Reputation: 49
I have a data.frame that looks like this:
GROUP | YEAR | VAL
A | 2007 | 10
A | 2007 | 11
A | 2007 | NA
A | 2008 | 13
B | 2006 | NA
B | 2006 | 5
B | 2006 | 6
So each group may have different years. I want to replace those NAs with the mean of the respective group in the respective year. For example, for the NA in row 3, it will be replaced by the mean of group A in year 2007.
I can do this using a for loop, but unfortunately my professor has this hate for "for" loop, so I'm trying to find another way. I tried using a function like this:
imputeMean(group,year)
, it takes the group and year to calculate the mean, then mutate the data.frame. I then apply this function on a data.frame of group and year to be replaced.
Unfortunately, R does not have pass-by-reference, which means I can't modify the original data.frame directly in the imputeMean()
function.
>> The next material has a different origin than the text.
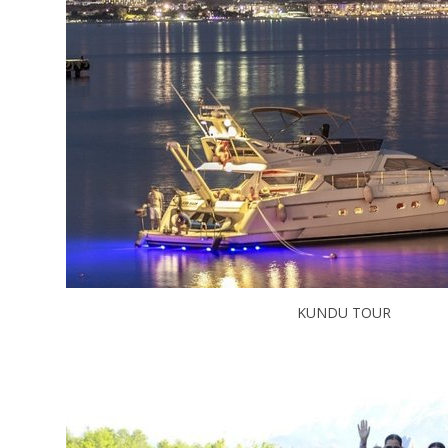
KUNDU TOUR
Is there anyway to calculate filter a data.frame, calculate the group mean with respect to year, and replace the NA value with this mean, without the use of loop?
Upvotes: 1
Views: 48
Reputation: 28945
Another dplyr
solution:
library(dplyr)
df1 %>%
group_by(GROUP, YEAR) %>%
mutate_at(vars(VAL) , list(~ifelse(is.na(.), mean(., na.rm = TRUE),.)))
# GROUP YEAR VAL
# 1 A 2007 10
# 2 A 2007 11
# 3 A 2007 10.5
# 4 A 2008 13
# 5 B 2006 5.5
# 6 B 2006 5
# 7 B 2006 6
Upvotes: 1
Reputation: 887163
We can use na.aggregate
after grouping by 'GROUP', 'YEAR'
library(dplyr)
library(zoo)
df1 %>%
group_by(GROUP, YEAR) %>%
mutate(VAL = na.aggregate(VAL))
Upvotes: 1